140 Le comunicazioni telegrafiche, telefoniche, radiotelegrafiche ed ottiche e quelle con telegrafia a segnali, occorrenti nelle operazioni campali, dovranno essere impiantate dai riparti competenti al più presto possibile per assicurare rapidi collegamenti fra i vari comandi e tra questi e le truppe.

209 Nelle esercitazioni, mancando l’elemento essenziale del combattimento, cioè il fuoco, è facile che gli uomini (compresi gli ufficiali) tengano durante il lavoro posizioni non compatibili colle esigenze del caso vero. È necessario pertanto che gli ufficiali prescrivano ai lavoratori e prendano personalmente le posizioni più opportune.”

Michele Montesu, era nato il 15 Marzo 1892 da Giovanni Antonio Montesu e Caterina Fois nella casa sita in Carruzu Longu n. 41 a Chiaramonti. Di professione falegname, fu chiamato alle armi in mobilitazione, con la classe di leva 1896, il 22 Novembre 1915 e fu inquadrato prima nella 23esima, poi nella 60esima compagnia del Primo Reggimento Genio Zappatori. Prestò servizio sul fronte per ben sei mesi e poi venne trasferito in Albania. Fu Congedato con onore il 4 Settembre del 1919. Rientrato a Chiaramonti, fu affetto da infermità  di nona categoria, contratta in guerra e ricevette, impossibilitato a lavorare a pieno ritmo, una pensione di guerra di lire duecentosettantotto dal 1 Agosto 1922 fino al 31 luglio 1925.
Nel 1921 si sposò con Antonica Franchini (13/09/1897 – 31/12/1986), con la quale ebbe tre figli: Adelaide nel 1923, Michelino nel 1926 e Antonica nel 1937. Sempre nel 1926 si trasferì di casa con la famiglia, acquistandone una più capiente in Via Vittorio Emanuele n. 19.  (detta in sardo Carrela Longa), Ricevette nel 1920 la medaglia commemorativa della guerra italo-austriaca, nel 1921 la medaglia Interalleata, nel 1926 la Croce al Merito di Guerra e, infine, nel 1971, fu  nominato Cavaliere dell’Ordine di Vittorio Veneto. Continuò a praticare il mestiere di falegname fino agli anni Sessanta del Novecento, quando si ritirò.
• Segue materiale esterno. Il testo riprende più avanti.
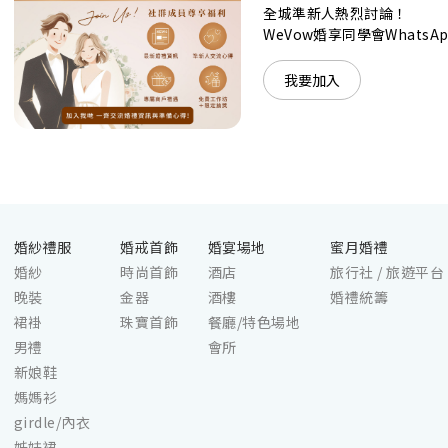
格各異的婚宴場地，都完美切合各準新人的個性及預
全城準新人熱烈討論！
算﹔保證為您打造夢寐以求的特別日子，令賓客永誌
WeVow婚享同學會What
難忘！
我要加入
婚紗禮服
婚戒首飾
婚宴場地
蜜月婚禮
婚紗
時尚首飾
酒店
旅行社 / 旅遊平台
晚裝
金器
酒樓
婚禮統籌
裙褂
珠寶首飾
餐廳/特色場地
男禮
會所
新娘鞋
媽媽衫
girdle/內衣
姊妹裙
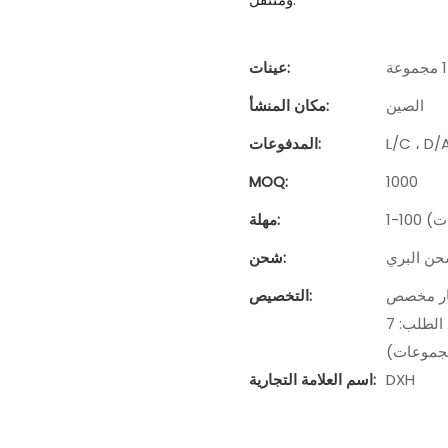
عينات:
الصين
مكان المنشأ:
المدفوعات:
MOQ:
1000
مهلة:
حن البري
شحن:
لطلب: 7 مجموعات)، التعبئة والتغليف حسب الطلب
التخصيص:
(الحد الأدنى. الطلب: 7 مجموعات)، تخصيص الرسم (الحد الأدنى. الطلب: 7
جموعات)
DXH
اسم العلامة التجارية:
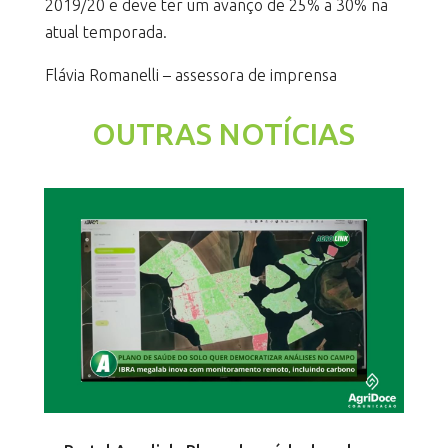
2019/20 e deve ter um avanço de 25% a 30% na
atual temporada.
Flávia Romanelli – assessora de imprensa
OUTRAS NOTÍCIAS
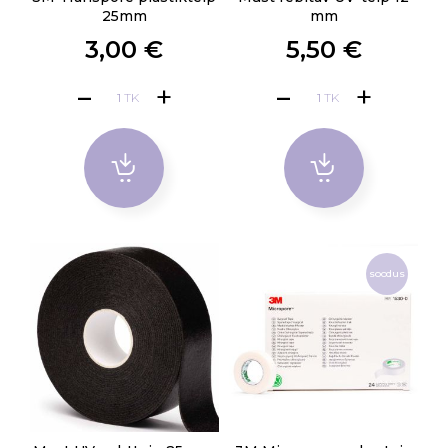
25mm
mm
3,00 €
5,50 €
TK
TK
soodus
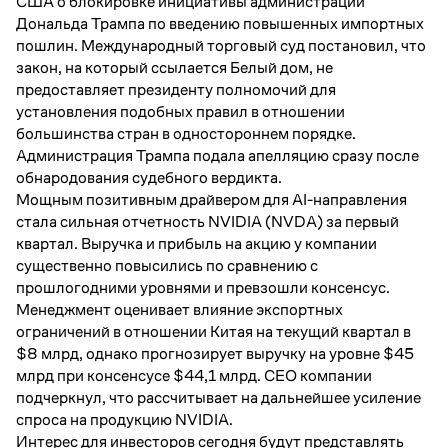
США о блокировке инициативы администрации
Дональда Трампа по введению повышенных импортных
пошлин. Международный торговый суд постановил, что
закон, на который ссылается Белый дом, не
предоставляет президенту полномочий для
установления подобных правил в отношении
большинства стран в одностороннем порядке.
Администрация Трампа подала апелляцию сразу после
обнародования судебного вердикта.
Мощным позитивным драйвером для
AI
-направления
стала сильная отчетность
NVIDIA
(
NVDA
) за первый
квартал. Выручка и прибыль на акцию у компании
существенно повысились по сравнению с
прошлогодними уровнями и превзошли консенсус.
Менеджмент оценивает влияние экспортных
ограничений в отношении Китая на текущий квартал в
$8 млрд, однако прогнозирует выручку на уровне $45
млрд при консенсусе $44,1 млрд.
CEO
компании
подчеркнул, что рассчитывает на дальнейшее усиление
спроса на продукцию
NVIDIA
.
Интерес для инвесторов сегодня будут представлять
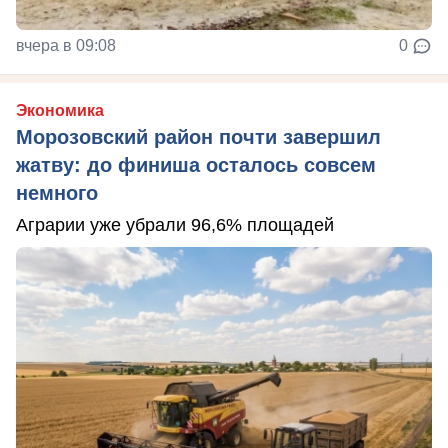
вчера в 09:08
0
Экономика
Морозовский район почти завершил
жатву: до финиша осталось совсем
немного
Аграрии уже убрали 96,6% площадей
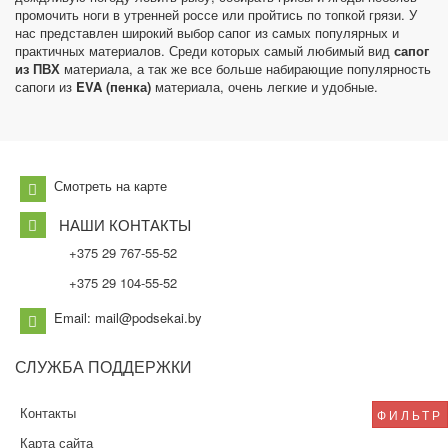
промочить ноги в утренней россе или пройтись по топкой грязи. У
нас представлен широкий выбор сапог из самых популярных и
практичных материалов. Среди которых самый любимый вид
сапог
из ПВХ
материала, а так же все больше набирающие популярность
сапоги из
EVA (пенка)
материала, очень легкие и удобные.
Смотреть на карте
НАШИ КОНТАКТЫ
+375 29 767-55-52
+375 29 104-55-52
Email: mail@podsekai.by
СЛУЖБА
ПОДДЕРЖКИ
Контакты
ФИЛЬТР
Карта сайта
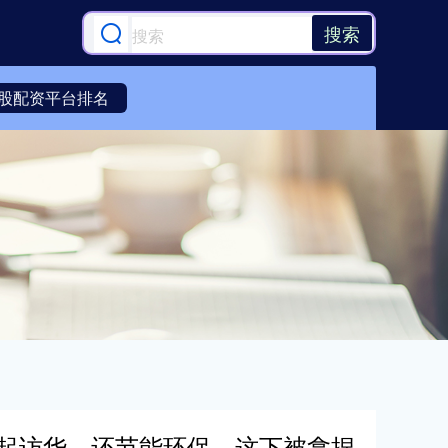
搜索
股配资平台排名
一起访华，还节能环保，这下被拿捏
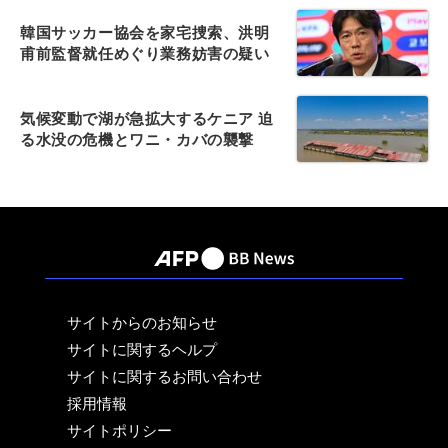
韓国サッカー協会を家宅捜索、洪明
甫前監督就任めぐり業務妨害の疑い
気候変動で湖が急拡大するケニア 迫
る水没の危機とワニ・カバの襲撃
サイトからのお知らせ
サイトに関するヘルプ
サイトに関するお問い合わせ
採用情報
サイトポリシー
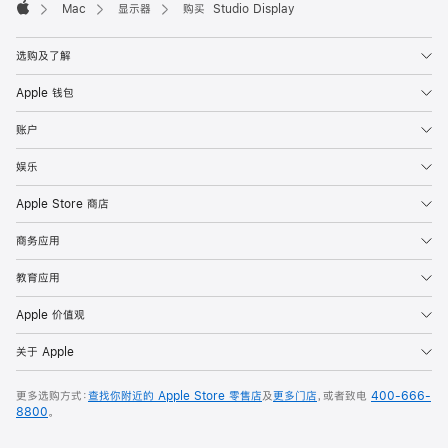
Mac
显示器
购买 Studio Display
Apple
选购及了解
Apple 钱包
账户
娱乐
Apple Store 商店
商务应用
教育应用
Apple 价值观
关于 Apple
更多选购方式：
查找你附近的 Apple Store 零售店
及
更多门店
，或者致电
400-666-
8800
。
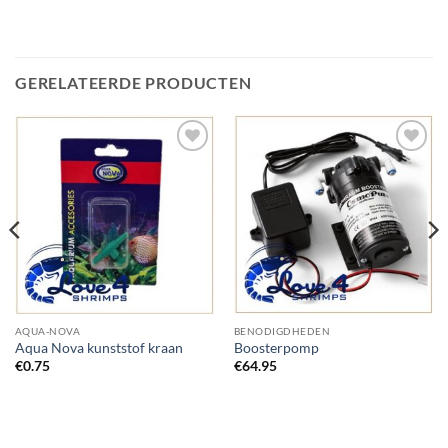
GERELATEERDE PRODUCTEN
Add to
Add to
Wishlist
Wishlist
AQUA-NOVA
BENODIGDHEDEN
Aqua Nova kunststof kraan
Boosterpomp
€
0.75
€
64.95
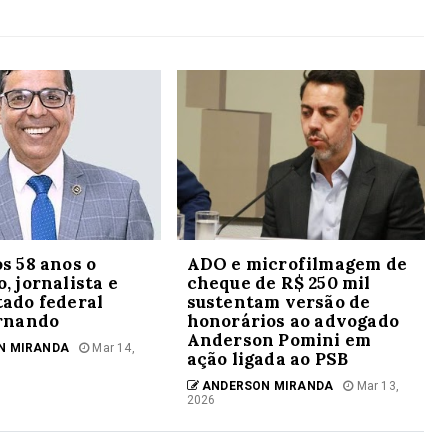
s 58 anos o
ADO e microfilmagem de
, jornalista e
cheque de R$ 250 mil
ado federal
sustentam versão de
ernando
honorários ao advogado
Anderson Pomini em
N MIRANDA
Mar 14,
ação ligada ao PSB
ANDERSON MIRANDA
Mar 13,
2026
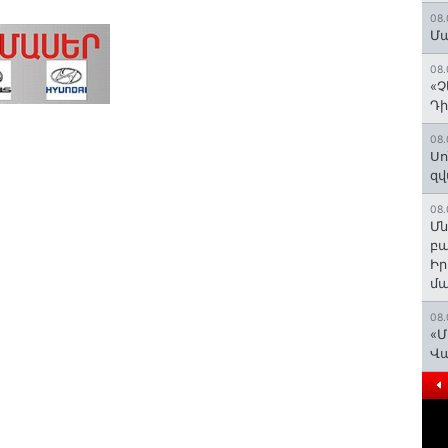
08.
Մա
08.
«Չ
Դի
08.
Սո
զվ
08.
Մն
բա
Ի
մ
08.
«Մ
Վ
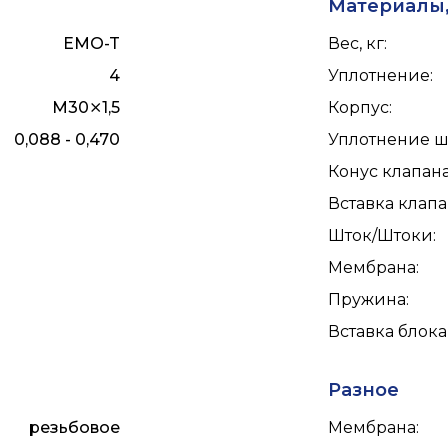
Материалы,
EMO-T
Вес, кг
:
4
Уплотнение
:
M30⨯1,5
Корпус
:
0,088 - 0,470
Уплотнение ш
Конус клапан
Вставка клап
Шток/Штоки
:
Мембрана
:
Пружина
:
Вставка блока
Разное
резьбовое
Мембрана
:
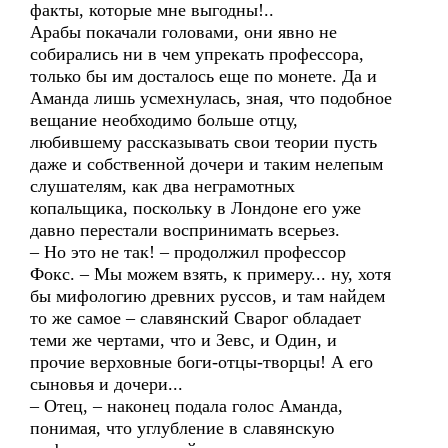
факты, которые мне выгодны!..
Арабы покачали головами, они явно не
собирались ни в чем упрекать профессора,
только бы им досталось еще по монете. Да и
Аманда лишь усмехнулась, зная, что подобное
вещание необходимо больше отцу,
любившему рассказывать свои теории пусть
даже и собственной дочери и таким нелепым
слушателям, как два неграмотных
копальщика, поскольку в Лондоне его уже
давно перестали воспринимать всерьез.
– Но это не так! – продолжил профессор
Фокс. – Мы можем взять, к примеру... ну, хотя
бы мифологию древних руссов, и там найдем
то же самое – славянский Сварог обладает
теми же чертами, что и Зевс, и Один, и
прочие верховные боги-отцы-творцы! А его
сыновья и дочери...
– Отец, – наконец подала голос Аманда,
понимая, что углубление в славянскую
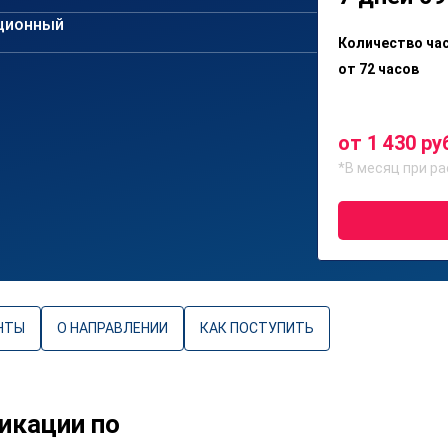
ционный
Количество ча
от 72 часов
от 1 430 ру
*В месяц при ра
НТЫ
О НАПРАВЛЕНИИ
КАК ПОСТУПИТЬ
икации по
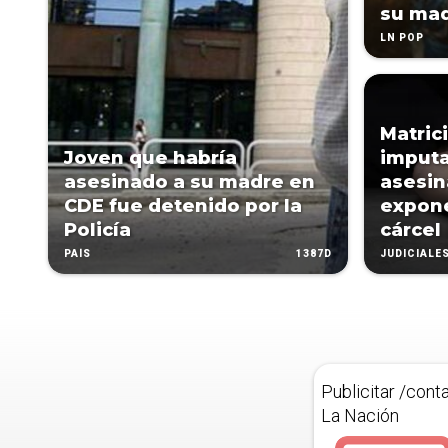
su ma
LN POP
Matric
Joven que habría
imputa
asesinado a su madre en
asesin
CDE fue detenido por la
expone
Policía
cárcel
1387D
PAÍS
JUDICIALE
Publicitar /cont
La Nación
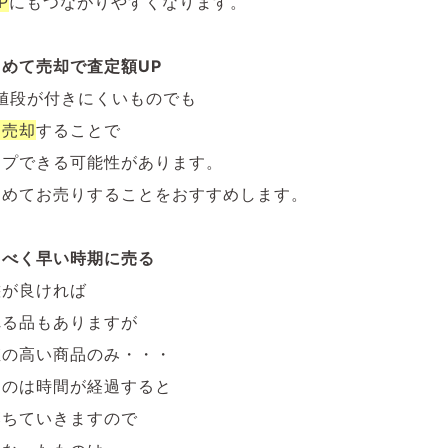
P
にもつながりやすくなります。
めて売却で査定額UP
値段が付きにくいものでも
て売却
することで
ップできる可能性があります。
とめてお売りすることをおすすめします。
るべく早い時期に売る
態が良ければ
れる品もありますが
値の高い商品のみ・・・
ものは時間が経過すると
落ちていきますので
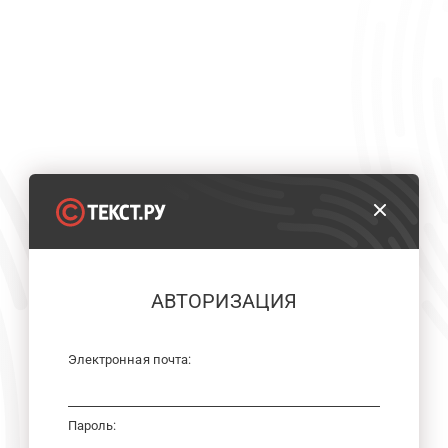
АВТОРИЗАЦИЯ
Электронная почта:
Пароль:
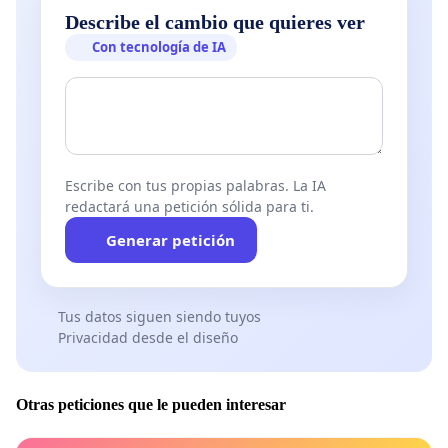
Describe el cambio que quieres ver
Con tecnología de IA
Escribe con tus propias palabras. La IA
redactará una petición sólida para ti.
Generar petición
Tus datos siguen siendo tuyos
Privacidad desde el diseño
Otras peticiones que le pueden interesar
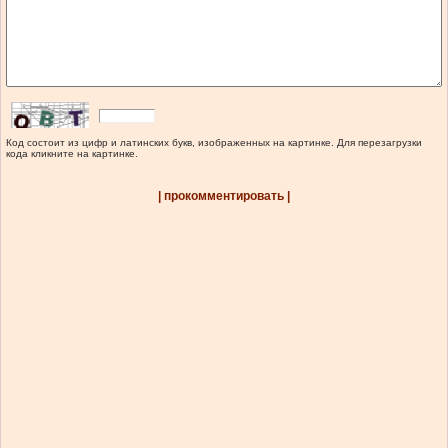
Код состоит из цифр и латинских букв, изображенных на картинке. Для перезагрузки
кода кликните на картинке.
| прокомментировать |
Su questa sua attività si rileva dal Registro delle Delibere di Giunta l’attività intensa svolta nel quadriennio del sindacato di Armando Fumera (1952-1956).
Morì il 20 Agosto 1989, per un’emorragia interna dovuta alla frattura del femore, a novantasette anni di età.
Un libretto che forse mi avrebbe lasciato indifferente se non fosse appartenuto al mio bisnonno.